Respecto a la media de 1950 a 1980, las temperaturas en América del Norte, Centroamérica y el Caribe han aumentado casi 1,2 grados centígrados. Aproximadamente cuatro quintas partes del incremento tuvo lugar en solo una década: la de los noventa. Fue la de la concienciación definitiva sobre el calentamiento global, con el agujero en la capa de ozono (hoy en retroceso) y el ‘efecto invernadero’ como protagonistas. Pero un cambio paulatino en los patrones de consumo, especialmente energético, facilitado por el acceso a mejores tecnologías y la presencia de nuevos mecanismos regulatorios, así como tratados y protocolos internacionales, ha desacelerado (aunque sin frenarla) la subida en el siglo XXI, cuando América del Sur ha tomado el relevo: de 2003 a 2015, el aumento ha sido tan grande como en los 25 años anteriores. La velocidad del aumento de temperatura se ha duplicado.
Aún así, Norteamérica, Estados Unidos y especialmente Canadá, acumulan los mayores aumentos de temperatura media desde los años sesenta, a considerable distancia del resto de países. No es casual que se trate de las dos naciones con mayor grado de desarrollo económico del continente: los combustibles fósiles han sido imprescindibles para consolidar el crecimiento y el bienestar, y este es el resultado.
De igual manera, lo siguen siendo hoy, especialmente para aquellos países que aspiran a incorporarse al club de los de mayor ingreso. Estas naciones tienden a ver como cierto desequilibrio redistributivo el hecho de que sea precisamente ahora cuando se busca implantar límites transnacionales a las emisiones: cuando ya no son tan necesarias para quienes se han apoyado en ellas para alcanzar metas de crecimiento. A pesar de que el compromiso de París ya incorporó mecanismos de compensación para reequilibrar las oportunidades, la especificación de su implementación durante la cumbre del clima de Glasgow mantiene abierta la conversación en torno al peso que debe asumir cada país para frenar el calentamiento. En el continente americano, las derivadas políticas de esta brecha se expresan con particular claridad en el caso de los grandes países que, como México o Brasil, exigen mayor financiación con un enfoque transaccional.

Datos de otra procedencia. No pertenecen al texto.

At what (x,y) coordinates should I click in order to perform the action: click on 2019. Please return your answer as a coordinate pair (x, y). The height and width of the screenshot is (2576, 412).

Pero la mayor división que se aprecia sigue siendo de orden geográfico: los países andinos, independientemente de su nivel de ingresos, son los que han sufrido incrementos más modestos. La Paz (Bolivia), la capital más alta del continente, sube +0,64 grados. En niveles similares están Puno o Cusco, en el Perú montañoso. Pero basta con subir un poco al norte, acercarse a un entorno más templado o directamente cálido, para que las cifras se multipliquen por dos: es el caso de ciudades como Medellín (Colombia), Guayaquil (Ecuador) o la práctica totalidad de las capitales centroamericanas.

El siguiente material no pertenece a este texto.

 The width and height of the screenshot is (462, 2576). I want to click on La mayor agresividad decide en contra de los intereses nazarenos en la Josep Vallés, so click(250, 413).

De hecho, la exposición costera, especialmente en las franjas templadas, y con más fuerza en su vertiente oriental (las costas hacia el Atlántico), determina subidas de temperatura más fuertes. Así, todo el frente marítimo urbano de Nueva Inglaterra, desde Edison hasta Boston, ha visto incrementos de +2,8 grados en los últimos sesenta años. Menos que Halifax, un poco más al norte pasando la frontera canadiense (+3,08 grados), Anchorage (capital de Alaska: +3,05 grados), o Winnipeg, en la provincia canadiense de Manitoba, que es la ciudad de todo el continente que ha sufrido un mayor incremento (+3,41 grados).